After nearly losing a leg as a child, Baxter grew up to never take a sip of drink, never smoke and never swear. Before giving up driving just months ago he drove often to a Sebastopol cemetery to visit the grave of his friend, former boss and fellow skater and World War II combat veteran, Schulz.

Baxter "really was a rock star," manager Justin Higgs said at the skater's home away from home, the Schulz family's Redwood Empire Ice Arena. "He was gentleman. A gentle man and a gentleman."

Jeannie Schulz said, "Skippy had a wonderful life, and made a lot of people happy."
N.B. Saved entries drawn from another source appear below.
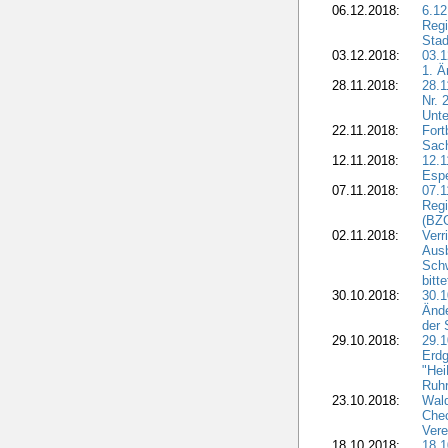
06.12.2018:
6.12
Regi
Stad
03.12.2018:
03.1
1. Ä
28.11.2018:
28.1
Nr. 
Unte
22.11.2018:
Fort
Sac
12.11.2018:
12.1
Esp
07.11.2018:
07.1
Regi
(BZG
02.11.2018:
Verr
Ausb
Sch
bitt
30.10.2018:
30.1
Ände
der 
29.10.2018:
29.
Erdg
"Hei
Ruhr
23.10.2018:
Wal
Chec
Vere
18.10.2018:
18.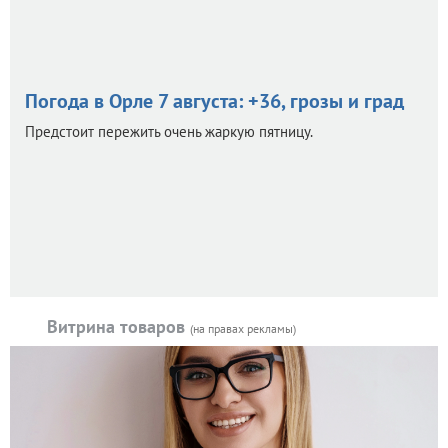
Погода в Орле 7 августа: +36, грозы и град
Предстоит пережить очень жаркую пятницу.
Витрина товаров
(на правах рекламы)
History may remember Baxter as the war-thwarted Olympian who performed in 5,532 ice shows with Sonja Henie and other greats, won national medals in both singles and pairs competitions in the same year and aced his final back-flip at age 70.

To generations of Sonoma County skaters, he was the gracious, smiling, old-school master who made a joyful occasion of a lesson on slippery, unforgiving ice.
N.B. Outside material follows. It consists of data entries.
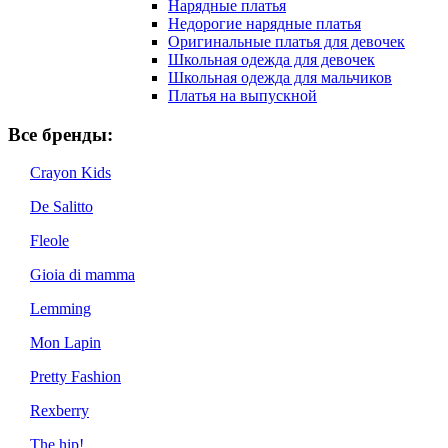
Нарядные платья
Недорогие нарядные платья
Оригинальные платья для девочек
Школьная одежда для девочек
Школьная одежда для мальчиков
Платья на выпускной
Все бренды:
Crayon Kids
De Salitto
Fleole
Gioia di mamma
Lemming
Mon Lapin
Pretty Fashion
Rexberry
The hip!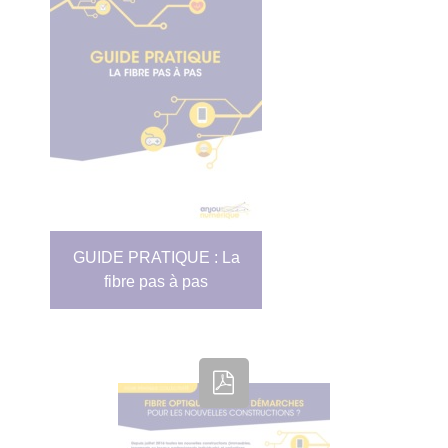
GUIDE PRATIQUE : La
fibre pas à pas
"He made all of us his feel that he loved us as much as we loved him," said lifelong Sonoma County skater Lisa Navarro. She was a kid when she met Baxter in 1961 at his and his late brother Meryl's brand-new Santa Rosa Ice Skating Rink on Summerfield Road.

The Baxter brothers would later meet "Peanuts" cartoonist Schulz there. He and his first wife, Joyce, brought their five children in for lessons until a structural problem with the roof forced the Baxter brothers to shut down in 1968.
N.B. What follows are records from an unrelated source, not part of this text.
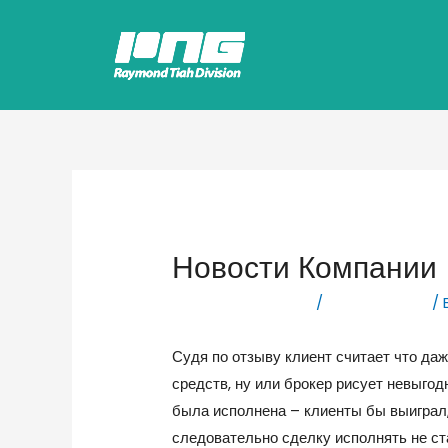
Новости Компании
Leave a Comment
/
Forex Новости
/ 
Судя по отзыву клиент считает что да
средств, ну или брокер рисует невыгод
была исполнена – клиенты бы выиграл, 
следовательно сделку исполнять не ст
Skippy Baxter remembered Schulz phoning one day and saying, "Skippy, if I build a new rink, will you and your brother run it?"

"Without hesitation," Baxter said in a 2009 interview with The Press Democrat, "I said &‘yes'."

The Schulzes opened the Redwood Empire Ice Arena, better known today as Snoopy's Home Ice, on West Steele Lane in 1969. Meryl Baxter was its manager and Skippy Baxter the director of instruction.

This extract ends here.